If in the first year, the undoubtedly more difficult one, it was a duty to be patient, support, support even when not convinced of the choices that were being made, with the second year it will instead be a duty to combine public appreciation with doubts and criticisms whenever they are considered obvious and necessary. Always in a constructive way, such as for example the representations of the NGOs, as a unit, have demonstrated their know-how over the years; but also in a convinced and decisive way. No one wants a weak Agency, which does not express in the best possible way and with all its strength and ideal drive the great task that the law has entrusted to it. To achieve this, a leap in quality, a clear vision and a stronger and more constant commitment seem necessary.

The obstacle of sixty new hires has been overcome, indispensable for the full functioning of the Agency as envisaged by law 125 but prevented by rigorous implementation of the rules on public employment. It took almost a year to make a self-evident problem clear to politicians and to be able to insert an amendment into the Budget Law. How much time wasted, one might say.

Despite being one of the Agency’s priorities, the urgency of perfecting the general management levels, those of the two deputy directors, does not seem to have been adequately addressed. The focus was on the deputy director in charge of the legal-administrative area, postponing the appointment of the deputy director for the technical area until the completion of the workforce. In this way, even the Steering Committee of the AICS which must express the collective opinion on almost all of its actions finds itself in a kind of devitalizing limbo. How is it conceivable that decisions relating to the technical staff, the planning of activities, the financing proposals, the estimated budget and its distribution, the regulations, the very structuring and organization of the Agency and the foreign offices can be taken?

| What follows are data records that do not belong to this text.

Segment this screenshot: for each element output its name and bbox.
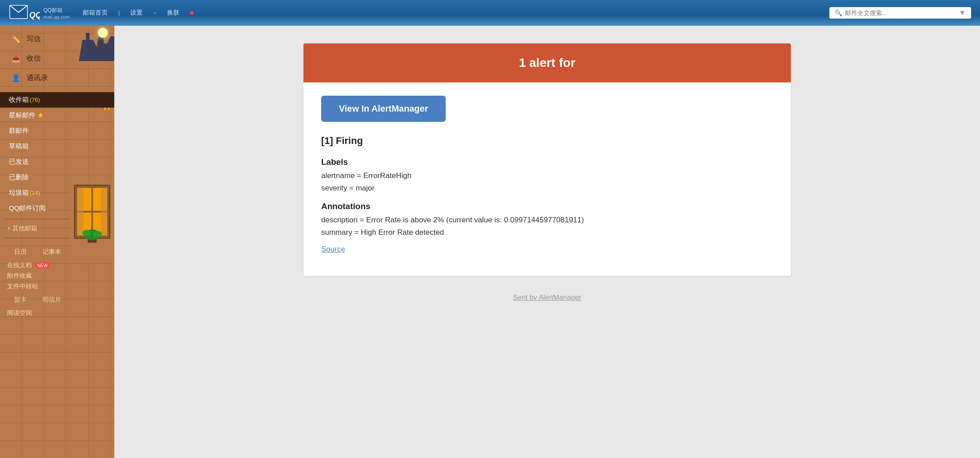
search-bar[interactable]: 🔍 ▼ xyxy=(829,7,971,19)
severity-label: severity = major xyxy=(321,184,773,193)
svg-point-12 xyxy=(93,231,102,237)
reading-space-link[interactable]: 阅读空间 xyxy=(7,309,107,317)
content-area: 1 alert for View In AlertManager [1] Fir… xyxy=(114,26,980,458)
compose-icon: ✏️ xyxy=(10,33,22,45)
labels-section-title: Labels xyxy=(321,157,773,167)
file-transfer-link[interactable]: 文件中转站 xyxy=(7,283,107,291)
nav-theme[interactable]: 换肤 xyxy=(167,9,179,17)
sidebar: 🐈 ✏️ 写信 📥 收信 👤 通讯录 收件箱(76) 星标邮件 ★ xyxy=(0,26,114,458)
search-icon: 🔍 xyxy=(835,9,842,16)
sidebar-item-starred[interactable]: 星标邮件 ★ xyxy=(0,108,114,123)
alert-header: 1 alert for xyxy=(303,43,791,82)
annotations-section-title: Annotations xyxy=(321,202,773,211)
sent-by-footer: Sent by AlertManager xyxy=(513,294,581,302)
email-card: 1 alert for View In AlertManager [1] Fir… xyxy=(303,43,791,276)
logo-area: QQ QQ邮箱 mail.qq.com xyxy=(9,3,70,23)
contacts-icon: 👤 xyxy=(10,72,22,84)
svg-point-11 xyxy=(82,230,91,236)
receive-label: 收信 xyxy=(27,54,41,63)
sidebar-item-inbox[interactable]: 收件箱(76) xyxy=(0,92,114,108)
top-bar: QQ QQ邮箱 mail.qq.com 邮箱首页 | 设置 – 换肤 🔍 ▼ xyxy=(0,0,980,26)
greeting-card-link[interactable]: 贺卡 xyxy=(14,296,27,304)
notes-link[interactable]: 记事本 xyxy=(43,248,61,256)
email-body: View In AlertManager [1] Firing Labels a… xyxy=(303,82,791,276)
search-dropdown-icon[interactable]: ▼ xyxy=(959,9,966,17)
attachment-collection-link[interactable]: 附件收藏 xyxy=(7,272,107,280)
summary-annotation: summary = High Error Rate detected xyxy=(321,228,773,237)
sent-by-link[interactable]: Sent by AlertManager xyxy=(513,294,581,301)
contacts-button[interactable]: 👤 通讯录 xyxy=(4,69,110,87)
sidebar-card-row: 贺卡 | 明信片 xyxy=(7,293,107,307)
source-link[interactable]: Source xyxy=(321,245,345,254)
top-nav: 邮箱首页 | 设置 – 换肤 xyxy=(83,9,194,17)
compose-label: 写信 xyxy=(27,35,41,44)
sidebar-item-group[interactable]: 群邮件 xyxy=(0,123,114,139)
logo-subtext: QQ邮箱 mail.qq.com xyxy=(43,7,70,19)
online-docs-link[interactable]: 在线文档 NEW xyxy=(7,261,107,269)
window-svg xyxy=(70,181,114,260)
sidebar-item-sent[interactable]: 已发送 xyxy=(0,154,114,170)
contacts-label: 通讯录 xyxy=(27,74,48,83)
new-badge: NEW xyxy=(35,263,49,268)
svg-text:QQ: QQ xyxy=(29,11,40,19)
nav-settings[interactable]: 设置 xyxy=(130,9,143,17)
svg-rect-7 xyxy=(77,188,83,236)
annotations-section: Annotations description = Error Rate is … xyxy=(321,202,773,254)
postcard-link[interactable]: 明信片 xyxy=(43,296,61,304)
svg-rect-8 xyxy=(101,188,107,236)
view-in-alertmanager-button[interactable]: View In AlertManager xyxy=(321,96,446,122)
search-input[interactable] xyxy=(845,9,956,16)
calendar-link[interactable]: 日历 xyxy=(14,248,27,256)
mail-logo-icon: QQ xyxy=(9,3,40,23)
description-annotation: description = Error Rate is above 2% (cu… xyxy=(321,216,773,225)
star-icon: ★ xyxy=(37,111,44,119)
moon-decoration xyxy=(98,28,108,38)
sidebar-item-drafts[interactable]: 草稿箱 xyxy=(0,139,114,154)
receive-icon: 📥 xyxy=(10,52,22,65)
nav-mailbox-home[interactable]: 邮箱首页 xyxy=(83,9,108,17)
main-area: 🐈 ✏️ 写信 📥 收信 👤 通讯录 收件箱(76) 星标邮件 ★ xyxy=(0,26,980,458)
alert-title: 1 alert for xyxy=(321,56,773,70)
alertname-label: alertname = ErrorRateHigh xyxy=(321,171,773,180)
firing-title: [1] Firing xyxy=(321,135,773,147)
theme-dot xyxy=(190,11,194,15)
window-illustration xyxy=(70,181,114,260)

The director of the Agency in turn has his hands tied by article 19 of Legislative Decree 165/2001: this is what everyone is repeating. In fact, it establishes that the number of general managers must be proportional to the staffing endowment. Since this is still incomplete, the proportionality attainable at the moment is that of a single general manager and the option was for the juridical-administrative area. However, the legal consultants of AICS have to ask why sometimes the laws are meticulously interpreted starting from the aims that the legislator set for himself and evaluating the single paragraphs according to their achievement and why other times we stick, instead, only to the letter, ignoring the ameliorative and decisive will of the legislator, until you risk making it fail? It is precisely in the face of this second case that we seem to find ourselves. Given the stakes, it is worthwhile for the Agency to do everything possible to propose, to demand, a way out.

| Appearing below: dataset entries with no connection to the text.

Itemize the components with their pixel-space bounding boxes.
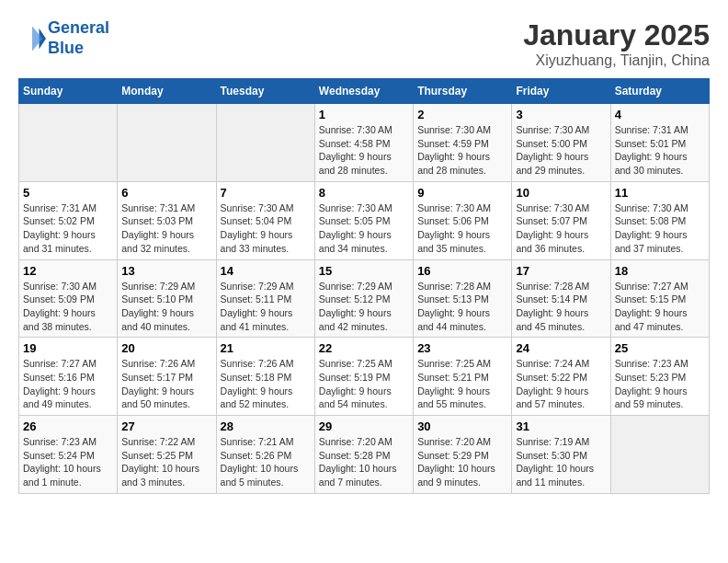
day-info: Sunrise: 7:30 AM Sunset: 4:59 PM Dayligh… (417, 123, 507, 178)
day-cell-3: 3Sunrise: 7:30 AM Sunset: 5:00 PM Daylig… (512, 104, 610, 182)
day-cell-31: 31Sunrise: 7:19 AM Sunset: 5:30 PM Dayli… (512, 416, 610, 494)
day-info: Sunrise: 7:25 AM Sunset: 5:19 PM Dayligh… (319, 357, 409, 411)
day-info: Sunrise: 7:30 AM Sunset: 5:05 PM Dayligh… (319, 201, 409, 256)
day-cell-28: 28Sunrise: 7:21 AM Sunset: 5:26 PM Dayli… (216, 416, 314, 494)
day-number: 13 (121, 264, 211, 278)
day-info: Sunrise: 7:28 AM Sunset: 5:14 PM Dayligh… (516, 280, 606, 334)
day-info: Sunrise: 7:24 AM Sunset: 5:22 PM Dayligh… (516, 357, 606, 411)
month-title: January 2025 (523, 18, 710, 52)
day-header-thursday: Thursday (414, 79, 512, 104)
empty-cell (216, 104, 314, 182)
day-cell-24: 24Sunrise: 7:24 AM Sunset: 5:22 PM Dayli… (512, 338, 610, 416)
day-cell-10: 10Sunrise: 7:30 AM Sunset: 5:07 PM Dayli… (512, 181, 610, 259)
day-number: 10 (516, 186, 606, 200)
day-info: Sunrise: 7:22 AM Sunset: 5:25 PM Dayligh… (121, 435, 211, 489)
day-number: 25 (615, 341, 705, 355)
day-number: 3 (516, 108, 606, 121)
day-info: Sunrise: 7:30 AM Sunset: 4:58 PM Dayligh… (319, 123, 409, 178)
day-info: Sunrise: 7:20 AM Sunset: 5:28 PM Dayligh… (319, 435, 409, 489)
day-info: Sunrise: 7:30 AM Sunset: 5:04 PM Dayligh… (221, 201, 311, 256)
day-info: Sunrise: 7:19 AM Sunset: 5:30 PM Dayligh… (516, 435, 606, 489)
day-number: 20 (121, 341, 211, 355)
day-info: Sunrise: 7:27 AM Sunset: 5:15 PM Dayligh… (615, 280, 705, 334)
day-header-wednesday: Wednesday (314, 79, 413, 104)
day-number: 26 (23, 419, 113, 433)
empty-cell (610, 416, 709, 494)
day-number: 18 (615, 264, 705, 278)
day-info: Sunrise: 7:27 AM Sunset: 5:16 PM Dayligh… (23, 357, 113, 411)
day-number: 5 (23, 186, 113, 200)
day-number: 14 (221, 264, 311, 278)
day-number: 30 (417, 419, 507, 433)
day-number: 12 (23, 264, 113, 278)
day-info: Sunrise: 7:30 AM Sunset: 5:00 PM Dayligh… (516, 123, 606, 178)
logo-icon (18, 25, 46, 52)
day-cell-12: 12Sunrise: 7:30 AM Sunset: 5:09 PM Dayli… (19, 259, 118, 338)
day-cell-17: 17Sunrise: 7:28 AM Sunset: 5:14 PM Dayli… (512, 259, 610, 338)
day-cell-13: 13Sunrise: 7:29 AM Sunset: 5:10 PM Dayli… (118, 259, 216, 338)
week-row-5: 26Sunrise: 7:23 AM Sunset: 5:24 PM Dayli… (19, 416, 710, 494)
day-cell-15: 15Sunrise: 7:29 AM Sunset: 5:12 PM Dayli… (314, 259, 413, 338)
empty-cell (19, 104, 118, 182)
day-info: Sunrise: 7:21 AM Sunset: 5:26 PM Dayligh… (221, 435, 311, 489)
day-header-saturday: Saturday (610, 79, 709, 104)
day-info: Sunrise: 7:29 AM Sunset: 5:11 PM Dayligh… (221, 280, 311, 334)
day-cell-1: 1Sunrise: 7:30 AM Sunset: 4:58 PM Daylig… (314, 104, 413, 182)
logo: General Blue (18, 18, 109, 58)
day-info: Sunrise: 7:23 AM Sunset: 5:24 PM Dayligh… (23, 435, 113, 489)
week-row-4: 19Sunrise: 7:27 AM Sunset: 5:16 PM Dayli… (19, 338, 710, 416)
logo-text: General Blue (48, 18, 109, 58)
day-cell-21: 21Sunrise: 7:26 AM Sunset: 5:18 PM Dayli… (216, 338, 314, 416)
day-cell-26: 26Sunrise: 7:23 AM Sunset: 5:24 PM Dayli… (19, 416, 118, 494)
day-number: 22 (319, 341, 409, 355)
day-cell-5: 5Sunrise: 7:31 AM Sunset: 5:02 PM Daylig… (19, 181, 118, 259)
day-cell-9: 9Sunrise: 7:30 AM Sunset: 5:06 PM Daylig… (414, 181, 512, 259)
calendar-table: SundayMondayTuesdayWednesdayThursdayFrid… (18, 78, 710, 494)
day-number: 28 (221, 419, 311, 433)
day-info: Sunrise: 7:31 AM Sunset: 5:03 PM Dayligh… (121, 201, 211, 256)
logo-line2: Blue (48, 39, 84, 57)
day-info: Sunrise: 7:29 AM Sunset: 5:10 PM Dayligh… (121, 280, 211, 334)
day-info: Sunrise: 7:26 AM Sunset: 5:17 PM Dayligh… (121, 357, 211, 411)
title-block: January 2025 Xiyuzhuang, Tianjin, China (523, 18, 710, 69)
day-info: Sunrise: 7:31 AM Sunset: 5:01 PM Dayligh… (615, 123, 705, 178)
day-number: 31 (516, 419, 606, 433)
day-number: 21 (221, 341, 311, 355)
day-cell-29: 29Sunrise: 7:20 AM Sunset: 5:28 PM Dayli… (314, 416, 413, 494)
day-cell-20: 20Sunrise: 7:26 AM Sunset: 5:17 PM Dayli… (118, 338, 216, 416)
day-cell-18: 18Sunrise: 7:27 AM Sunset: 5:15 PM Dayli… (610, 259, 709, 338)
day-header-friday: Friday (512, 79, 610, 104)
day-info: Sunrise: 7:25 AM Sunset: 5:21 PM Dayligh… (417, 357, 507, 411)
day-number: 11 (615, 186, 705, 200)
day-cell-6: 6Sunrise: 7:31 AM Sunset: 5:03 PM Daylig… (118, 181, 216, 259)
day-number: 27 (121, 419, 211, 433)
week-row-2: 5Sunrise: 7:31 AM Sunset: 5:02 PM Daylig… (19, 181, 710, 259)
day-header-tuesday: Tuesday (216, 79, 314, 104)
day-number: 9 (417, 186, 507, 200)
day-cell-4: 4Sunrise: 7:31 AM Sunset: 5:01 PM Daylig… (610, 104, 709, 182)
day-cell-19: 19Sunrise: 7:27 AM Sunset: 5:16 PM Dayli… (19, 338, 118, 416)
day-cell-23: 23Sunrise: 7:25 AM Sunset: 5:21 PM Dayli… (414, 338, 512, 416)
day-number: 19 (23, 341, 113, 355)
day-cell-14: 14Sunrise: 7:29 AM Sunset: 5:11 PM Dayli… (216, 259, 314, 338)
day-cell-8: 8Sunrise: 7:30 AM Sunset: 5:05 PM Daylig… (314, 181, 413, 259)
day-cell-11: 11Sunrise: 7:30 AM Sunset: 5:08 PM Dayli… (610, 181, 709, 259)
day-number: 17 (516, 264, 606, 278)
day-number: 4 (615, 108, 705, 121)
day-number: 16 (417, 264, 507, 278)
day-header-monday: Monday (118, 79, 216, 104)
day-number: 29 (319, 419, 409, 433)
day-info: Sunrise: 7:30 AM Sunset: 5:07 PM Dayligh… (516, 201, 606, 256)
day-info: Sunrise: 7:31 AM Sunset: 5:02 PM Dayligh… (23, 201, 113, 256)
page-header: General Blue January 2025 Xiyuzhuang, Ti… (18, 18, 710, 69)
empty-cell (118, 104, 216, 182)
days-header-row: SundayMondayTuesdayWednesdayThursdayFrid… (19, 79, 710, 104)
day-info: Sunrise: 7:28 AM Sunset: 5:13 PM Dayligh… (417, 280, 507, 334)
day-cell-25: 25Sunrise: 7:23 AM Sunset: 5:23 PM Dayli… (610, 338, 709, 416)
day-number: 6 (121, 186, 211, 200)
day-cell-2: 2Sunrise: 7:30 AM Sunset: 4:59 PM Daylig… (414, 104, 512, 182)
day-info: Sunrise: 7:30 AM Sunset: 5:08 PM Dayligh… (615, 201, 705, 256)
day-number: 2 (417, 108, 507, 121)
location-title: Xiyuzhuang, Tianjin, China (523, 52, 710, 69)
day-cell-16: 16Sunrise: 7:28 AM Sunset: 5:13 PM Dayli… (414, 259, 512, 338)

Law 125 establishes the staffing of the Agency which, when fully operational, will have 200 people in Italy and 100 in offices abroad, with two managerial structures at a general level (deputy directorates) and others at a non-general level. Faced with a plan of new recruitments, defined in terms of time and quantity and which implies the presence of two general managers for the purpose of completing the workforce according to what is established by law, the interpretation that it is first necessary to complete the non-general managerial and technical personnel, turning it upside down to start instead – as any intelligent organization would impose – from the head, from the choice of the general manager who will have to preside, govern and qualify this completion process? What changes so overwhelming at the conclusion of the process, also from a regulatory point of view? Wouldn’t this be the best way to respond to the will of the legislator who has made the quality of processes and choices the banner of legislative reform?

This is no small point. Nor can it be reduced to a technical question. An Agency based on the juridical-administrative dimension, as it appears in part today, would really be of interest to few.